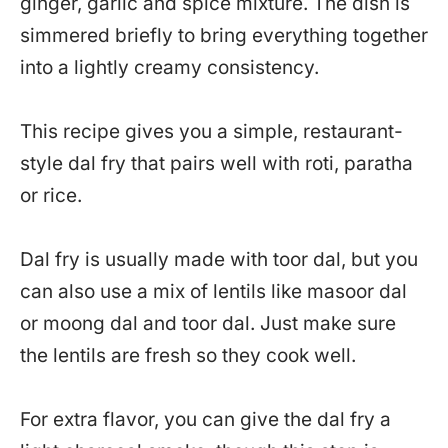
ginger, garlic and spice mixture. The dish is
simmered briefly to bring everything together
into a lightly creamy consistency.
This recipe gives you a simple, restaurant-
style dal fry that pairs well with roti, paratha
or rice.
Dal fry is usually made with toor dal, but you
can also use a mix of lentils like masoor dal
or moong dal and toor dal. Just make sure
the lentils are fresh so they cook well.
For extra flavor, you can give the dal fry a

.....

▶ Assignment: Each line from the one that includes "can also use a mix of lentils like masoor dal" down to the close of the records above is to be given again exactly, and no other line is to appear.

▶ Result below:
can also use a mix of lentils like masoor dal
or moong dal and toor dal. Just make sure
the lentils are fresh so they cook well.
For extra flavor, you can give the dal fry a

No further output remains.